Records from a collection:
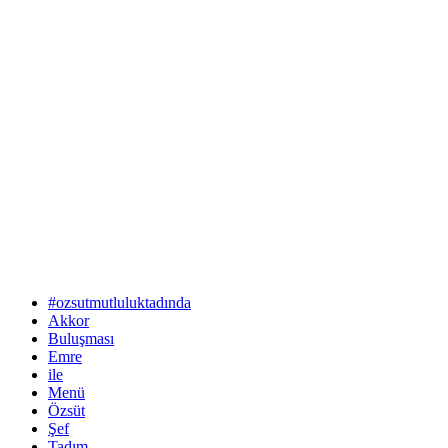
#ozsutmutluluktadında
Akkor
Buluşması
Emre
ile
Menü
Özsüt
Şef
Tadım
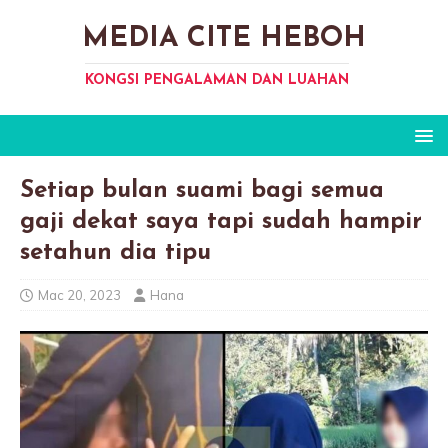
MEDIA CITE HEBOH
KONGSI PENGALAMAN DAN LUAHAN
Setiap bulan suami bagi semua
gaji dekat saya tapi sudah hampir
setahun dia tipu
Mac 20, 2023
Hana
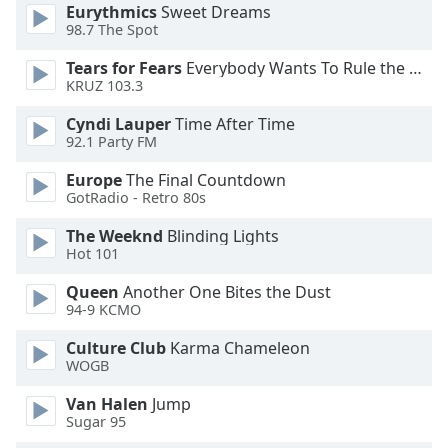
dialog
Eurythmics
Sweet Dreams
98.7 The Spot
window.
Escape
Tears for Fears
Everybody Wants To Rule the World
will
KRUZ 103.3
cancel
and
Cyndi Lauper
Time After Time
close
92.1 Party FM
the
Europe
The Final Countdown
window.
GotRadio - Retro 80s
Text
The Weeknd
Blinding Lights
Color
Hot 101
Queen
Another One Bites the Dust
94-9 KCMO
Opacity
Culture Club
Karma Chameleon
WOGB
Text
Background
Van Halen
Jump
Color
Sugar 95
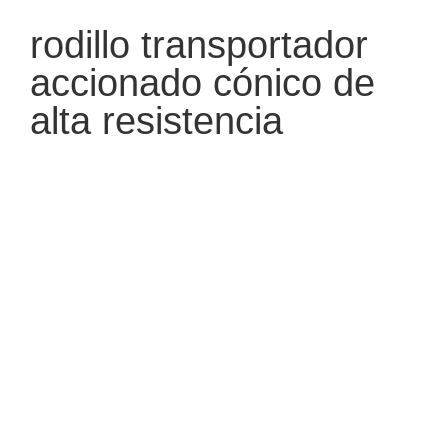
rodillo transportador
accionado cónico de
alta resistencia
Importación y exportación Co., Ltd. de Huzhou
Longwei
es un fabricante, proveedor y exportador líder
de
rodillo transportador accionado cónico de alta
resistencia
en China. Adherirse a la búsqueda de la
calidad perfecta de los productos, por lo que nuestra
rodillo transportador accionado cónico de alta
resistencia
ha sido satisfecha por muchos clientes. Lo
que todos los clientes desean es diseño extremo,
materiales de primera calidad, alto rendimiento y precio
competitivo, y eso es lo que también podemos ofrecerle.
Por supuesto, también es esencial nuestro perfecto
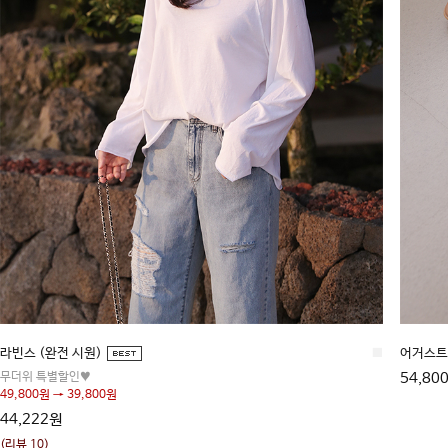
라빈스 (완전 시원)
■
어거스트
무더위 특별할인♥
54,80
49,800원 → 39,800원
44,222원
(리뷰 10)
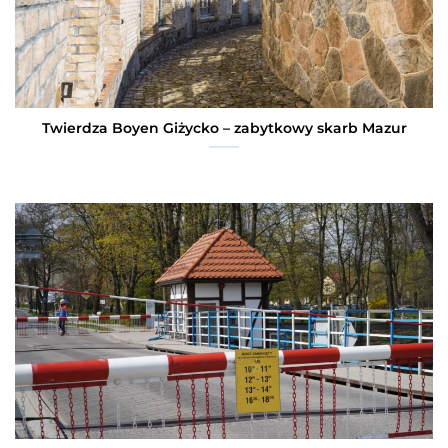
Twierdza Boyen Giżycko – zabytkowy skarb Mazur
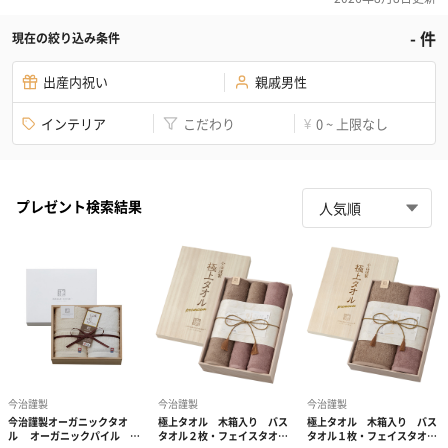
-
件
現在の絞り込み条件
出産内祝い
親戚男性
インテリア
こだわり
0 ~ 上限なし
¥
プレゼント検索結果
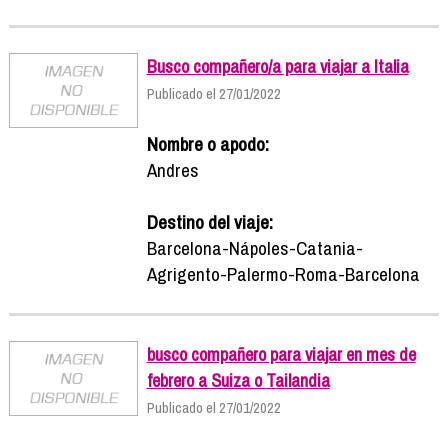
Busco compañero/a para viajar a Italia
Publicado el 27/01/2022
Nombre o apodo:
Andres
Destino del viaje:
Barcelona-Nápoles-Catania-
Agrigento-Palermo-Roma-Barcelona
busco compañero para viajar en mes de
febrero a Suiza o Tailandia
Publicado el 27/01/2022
--
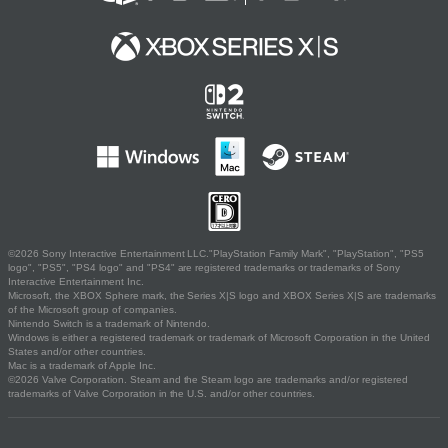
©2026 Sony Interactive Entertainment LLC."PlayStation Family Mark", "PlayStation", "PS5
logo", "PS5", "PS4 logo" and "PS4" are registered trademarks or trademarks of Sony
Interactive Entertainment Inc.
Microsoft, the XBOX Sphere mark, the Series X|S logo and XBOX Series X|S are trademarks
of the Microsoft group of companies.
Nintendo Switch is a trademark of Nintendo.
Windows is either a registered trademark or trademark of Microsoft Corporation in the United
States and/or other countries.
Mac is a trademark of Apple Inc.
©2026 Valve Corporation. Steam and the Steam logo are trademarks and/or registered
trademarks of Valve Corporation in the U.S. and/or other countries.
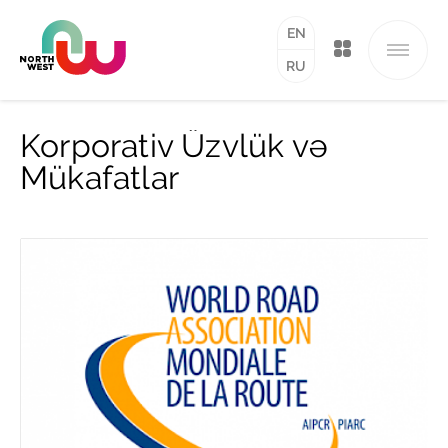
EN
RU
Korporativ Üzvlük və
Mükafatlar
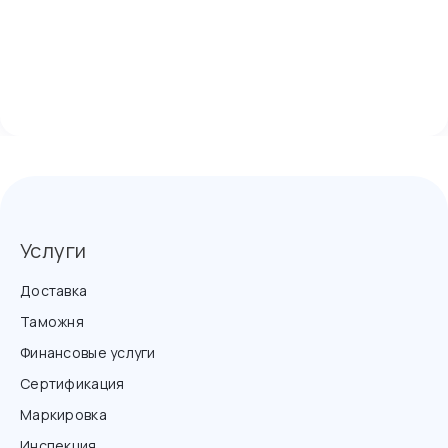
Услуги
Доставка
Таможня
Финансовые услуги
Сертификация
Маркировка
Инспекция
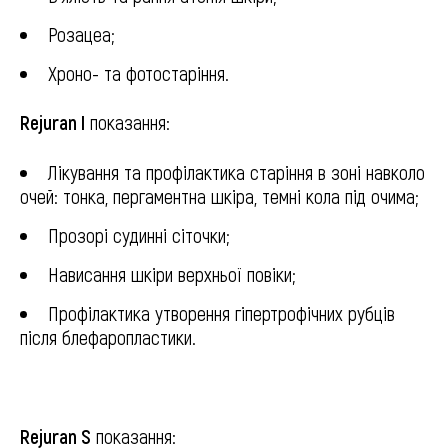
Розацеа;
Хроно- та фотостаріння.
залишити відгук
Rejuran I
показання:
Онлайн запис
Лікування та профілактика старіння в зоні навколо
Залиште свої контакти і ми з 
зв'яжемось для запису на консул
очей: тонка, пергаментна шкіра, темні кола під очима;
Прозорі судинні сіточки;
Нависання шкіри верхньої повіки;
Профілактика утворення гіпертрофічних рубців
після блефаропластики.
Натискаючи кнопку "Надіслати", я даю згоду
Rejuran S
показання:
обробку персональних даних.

> **Your instructions**
Reproduce the data above exactly, but only the lines from the one showing "49,800원 → 39,800원" through the one showing "busco compañero para viajar en mes de", with both ends kept and the pictures left out.

> **Response to this task**
49,800원 → 39,800원
44,222원
(리뷰 10)
Twierdza Boyen Giżycko – zabytkowy skarb Mazur
-
件
現在の絞り込み条件
出産内祝い
親戚男性
インテリア
こだわり
0 ~ 上限なし
¥
プレゼント検索結果
Busco compañero/a para viajar a Italia
Publicado el 27/01/2022
Nombre o apodo:
Andres
Destino del viaje:
Barcelona-Nápoles-Catania-
Agrigento-Palermo-Roma-Barcelona
busco compañero para viajar en mes de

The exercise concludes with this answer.